OPINION
delivered the opinion of the court,
We granted permission to appeal in this case to determine whether the decedent’s durable power of attorney authorized her attorney-in-fact to change the beneficiary of the decedent’s life insurance policy. For the reasons stated below, we conclude that the durable power of attorney authorized the attorney-in-fact to change the beneficiary of the policy. Accordingly, we reverse the judgments of the lower courts; however, because our holding does not resolve all of the issues raised in the pleadings, we remand this case to the trial court for further proceedings.

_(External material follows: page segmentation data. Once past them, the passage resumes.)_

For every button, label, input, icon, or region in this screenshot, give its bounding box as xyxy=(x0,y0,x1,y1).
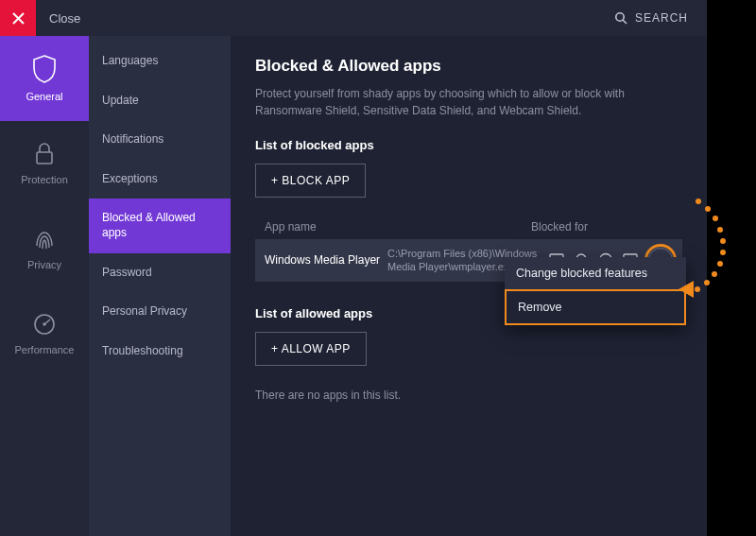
secnav-item-personal-privacy[interactable]: Personal Privacy xyxy=(89,292,231,332)
secnav-item-password[interactable]: Password xyxy=(89,253,231,293)
rail-item-label: General xyxy=(26,91,62,102)
svg-rect-2 xyxy=(37,152,52,164)
svg-point-0 xyxy=(616,13,624,21)
gauge-icon xyxy=(32,312,57,337)
secnav-item-languages[interactable]: Languages xyxy=(89,42,231,81)
rail-item-general[interactable]: General xyxy=(0,36,89,121)
allowed-empty-text: There are no apps in this list. xyxy=(255,389,682,402)
secnav-item-troubleshooting[interactable]: Troubleshooting xyxy=(89,332,231,372)
blocked-table-header: App name Blocked for xyxy=(255,215,682,239)
popup-change-features[interactable]: Change blocked features xyxy=(505,257,686,289)
secnav-item-exceptions[interactable]: Exceptions xyxy=(89,160,231,199)
allow-app-button[interactable]: + ALLOW APP xyxy=(255,332,367,366)
secnav-item-notifications[interactable]: Notifications xyxy=(89,120,231,160)
app-window: Close SEARCH General Protection xyxy=(0,0,707,536)
svg-point-5 xyxy=(43,322,46,326)
col-app-name: App name xyxy=(265,220,387,233)
rail-item-label: Privacy xyxy=(27,259,61,270)
lock-icon xyxy=(34,142,55,166)
search-button[interactable]: SEARCH xyxy=(614,11,707,25)
close-button[interactable] xyxy=(0,0,36,36)
svg-line-1 xyxy=(623,20,627,24)
fingerprint-icon xyxy=(32,227,57,251)
secnav-item-blocked-allowed-apps[interactable]: Blocked & Allowed apps xyxy=(89,199,231,252)
block-app-button[interactable]: + BLOCK APP xyxy=(255,164,366,198)
app-name: Windows Media Player xyxy=(265,253,387,267)
secondary-nav: Languages Update Notifications Exception… xyxy=(89,36,231,536)
shield-icon xyxy=(32,55,57,83)
primary-nav-rail: General Protection Privacy Performance xyxy=(0,36,89,536)
popup-remove[interactable]: Remove xyxy=(505,289,686,325)
search-icon xyxy=(614,11,627,25)
col-blocked-for: Blocked for xyxy=(531,220,673,233)
content-area: Blocked & Allowed apps Protect yourself … xyxy=(231,36,707,536)
title-bar: Close SEARCH xyxy=(0,0,707,36)
search-label: SEARCH xyxy=(635,11,688,25)
close-label[interactable]: Close xyxy=(36,11,80,26)
blocked-heading: List of blocked apps xyxy=(255,138,682,152)
rail-item-label: Performance xyxy=(15,344,75,355)
row-actions-popup: Change blocked features Remove xyxy=(505,257,686,325)
page-description: Protect yourself from shady apps by choo… xyxy=(255,85,671,119)
rail-item-privacy[interactable]: Privacy xyxy=(0,206,89,291)
secnav-item-update[interactable]: Update xyxy=(89,81,231,121)
rail-item-performance[interactable]: Performance xyxy=(0,291,89,376)
rail-item-protection[interactable]: Protection xyxy=(0,121,89,206)
rail-item-label: Protection xyxy=(21,174,68,185)
page-title: Blocked & Allowed apps xyxy=(255,57,682,76)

I. SummaRy op Facts & PROCEEDINGS BELOW
On October 20, 1999, Brenda Gail Langley (“Langley”) purchased a $50,000 life insurance policy from the plaintiff, Tennessee Farmers Life Reassurance Company (“Tennessee Farmers”). Langley designated three of her four children and one grandchild as the named beneficiaries of the policy; those individuals are Kristin N. Taylor, Edward R. Langley, Phillip M. Langley, and Ethan E. Langley (the child of Edward Langley). The policy provided that the beneficiaries would share equally in the proceeds and also provided that the insured could change the beneficiary/beneficiaries.
On August 21, 2002, Langley executed a durable power of attorney, appointing her sister, Linda S. Rose (“Rose”), as her attorney-in-fact. In pertinent part, the power of attorney provided:
“I BRENDA GAIL LANGLEY ... do hereby appoint and constitute LINDA SUE ROSE, my true and lawful attorney for me and in my name and on my behalf:
... to transact all insurance business on my behalf, to apply for or continue policies, collect profits, file claims, make demands, enter into compromise and settlement agreements, file suit or actions or take any other action necessary or proper in this regard;....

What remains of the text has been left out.